21.03.2022

Stromnetzbetreiber mit Teilerfolg: Xgen muss neu festgelegt werden

In den Verfahren gegen die Festlegung des generellen sektoralen Produktivitätsfaktors (Xgen) für die dritte Regulierungsperiode durch die Bundesnetzagentur haben die Beschwerden zahlreicher Betreiber von Elektrizitätsversorgungsnetzen zu einem Teilerfolg geführt. Die Bundesnetzagentur hat die Höhe des generellen sektoralen Produktivitätsfaktors i.S.d. § 9 Abs. 3 der Anreizregulierungsverordnung (ARegV) im Wesentlichen deswegen rechtswidrig ermittelt, weil sie den sog. Betrachtungszeitraum (Stützintervall) beurteilungsfehlerhaft ausgewählt hat.

OLG Düsseldorf v. 16.3.2022 - VI-3 Kart 128/19 [V] u.a.
Hintergrund:
Im Rahmen der Anreizregulierung werden von den Regulierungsbehörden die Erlösobergrenzen bestimmt, die mithilfe des Verbraucherpreisgesamtindex an die allgemeine Geldentwicklung mit einem Zweijahresverzug jährlich angepasst werden. Die Anpassung geschieht unter Einbeziehung des generellen sektoralen Produktivitätsfaktors, der sich aus der Abweichung des netzwirtschaftlichen Produktivitätsfortschritts vom gesamtwirtschaftlichen Produktivitätsfortschritt und der gesamtwirtschaftlichen Einstandspreisentwicklung von der netzwirtschaftlichen Einstandspreisentwicklung ergibt. Während der Verordnungsgeber den generellen sektoralen Produktivitätsfaktor für Gas- und Stromnetzbetreiber für die erste Regulierungsperiode auf 1,25 Prozent und für die zweite Regulierungsperiode auf 1,5 Prozent jährlich festgelegt hat, hat seit der dritten Regulierungsperiode die Bundesnetzagentur den generellen sektoralen Produktivitätsfaktor jeweils vor Beginn einer Regulierungsperiode für die gesamte Regulierungsperiode nach Maßgabe von Methoden, die dem Stand der Wissenschaft entsprechen, zu ermitteln. Die Ermittlung hat unter Einbeziehung der Daten von Netzbetreibern aus dem gesamten Bundesgebiet für einen Zeitraum von mindestens vier Jahren zu erfolgen.

Der Sachverhalt:
Am 28.11.2018 erließ die Bundesnetzagentur den Beschluss zur Festlegung des generellen sektoralen Produktivitätsfaktors für die Betreiber von Elektrizitätsversorgungsnetzen (Az. BK4-18-056) und setzte diesen unter Anwendung zweier unterschiedlicher Berechnungsmethoden auf 0,90 Prozent fest. Gegen den Beschluss der Bundesnetzagentur legten rd. 500 Netzbetreiber beim OLG Beschwerde ein.

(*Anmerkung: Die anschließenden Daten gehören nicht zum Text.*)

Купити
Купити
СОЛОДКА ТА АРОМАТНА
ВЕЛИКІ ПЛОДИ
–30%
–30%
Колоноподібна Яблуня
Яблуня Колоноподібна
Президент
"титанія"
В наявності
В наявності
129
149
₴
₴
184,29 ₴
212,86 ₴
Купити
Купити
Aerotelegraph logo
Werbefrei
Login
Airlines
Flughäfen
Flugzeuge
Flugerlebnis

Das OLG gab den Beschwerden in 13 repräsentativen Musterverfahren statt. Der Beschluss ist nicht rechtskräftig. Die Rechtsbeschwerde zum BGH wurde zugelassen, da die streitgegenständlichen Fragen grundsätzliche Bedeutung haben und der Sicherung einer einheitlichen Rechtsprechung dienen.

Die Gründe:
Die Bestimmung des generellen sektoralen Produktivitätsfaktors ist bei einer der angewandten Berechnungsmethoden mit Blick auf den von der Bundesnetzagentur gewählten Betrachtungszeitraum - das sog. Stützintervall - von 2006 bis 2017 wegen der Einbeziehung des Jahres 2006 als rechtsfehlerhaft zu beanstanden.

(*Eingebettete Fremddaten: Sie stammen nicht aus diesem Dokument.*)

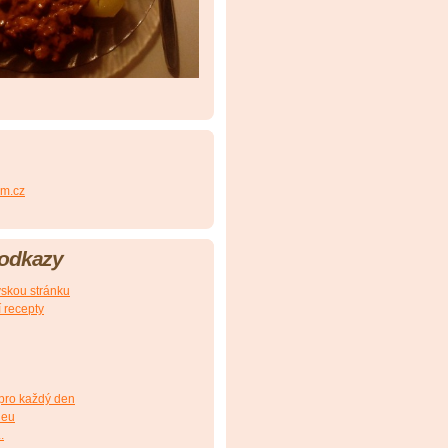
m.cz
 odkazy
skou stránku
í recepty
pro každý den
deu
.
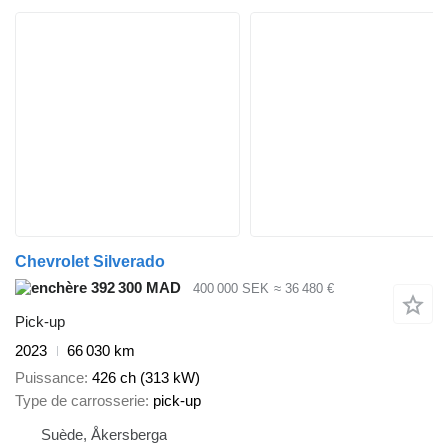
Chevrolet Silverado
392 300 MAD
400 000 SEK
≈ 36 480 €
Pick-up
2023
66 030 km
Puissance
426 ch (313 kW)
Type de carrosserie
pick-up
Suède, Åkersberga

Das Stützintervall erweist sich im Rahmen der erforderlichen Plausibilisierung wegen der Einbeziehung des Jahres 2006 unter verschiedenen Gesichtspunkten als nicht hinreichend aussagekräftig und belastbar. Andere Stützintervalle erscheinen als Prognosegrundlage deutlich überlegen. Damit genügt die den maßgeblichen Betrachtungszeitraum betreffende Auswahlentscheidung der Bundesnetzagentur nicht den gesetzlichen Anforderungen an die Ermittlung des generellen sektoralen Produktivitätsfaktors.

Die Bundesnetzagentur wird verpflichtet, über die Festlegung des generellen sektoralen Produktivitätsfaktors für Betreiber von Elektrizitätsversorgungsnetzen für die 3. Regulierungsperiode in der Anreizregulierung unter Beachtung der Rechtsauffassung des Senats erneut zu entscheiden. Die zahlreichen weiteren von den Beschwerdeführerinnen gegen die Festsetzung erhobenen Einwendungen sind dagegen nicht begründet.